Mastering Partitioned Tables in SQL Server: A Guide to Efficient Data Management

Rafael Rampineli
9 min readOct 23, 2024

--

Partitioned tables in SQL Server can significantly enhance the performance and manageability of large datasets. This approach involves splitting a table into smaller, more manageable pieces called partitions. Each partition holds a subset of the data based on a specified column, known as the partition key. This structure allows for improved performance, easier data management, and more efficient maintenance operations.

In this guide, we will walk through setting up partition functions, schemes, and executing partition switches to manage your data effectively. We’ll cover creating a partitioned table, switching partitions in and out, and practical scenarios for using this feature.

Key Concepts

  • Partition Key: This is the column used to determine how data is divided among partitions. Commonly, this is a date or an identifier that naturally segments the data.
  • Partitions: Each partition is a separate segment of the table that can be managed independently. For example, you might partition sales data by year, with each year in its own partition.
  • Partition Function: This defines the logic for dividing the data. It specifies how SQL Server should map rows to partitions based on the partition key.
  • Partition Scheme: This defines where each partition is stored.

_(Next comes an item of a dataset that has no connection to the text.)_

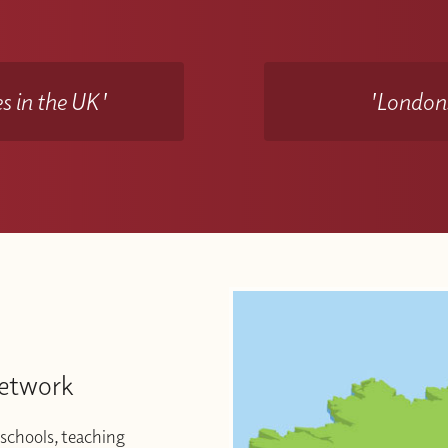
s in the UK'
'Londons
Network
schools, teaching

It can distribute partitions across different filegroups, optimizing performance and storage management.
  • Logical Structure: A partitioned table appears as a single table to users and applications. However, it’s internally divided into multiple partitions based on specified criteria (the partition key).
  • Physical Storage: Each partition can reside in different filegroups. This means that you can optimize performance by placing frequently accessed partitions on faster storage.

Benefits of Partitioning

  • Improved Query Performance: Queries that filter on the partition key can run faster because SQL Server can skip entire partitions that don’t need to be scanned.
  • Easier Data Management: You can manage partitions independently. For example, you can archive old data by switching a partition out to another table without affecting the rest of the data.
  • Optimized Maintenance: Maintenance tasks like index rebuilding or data purging can be performed on individual partitions, reducing the impact on the overall table.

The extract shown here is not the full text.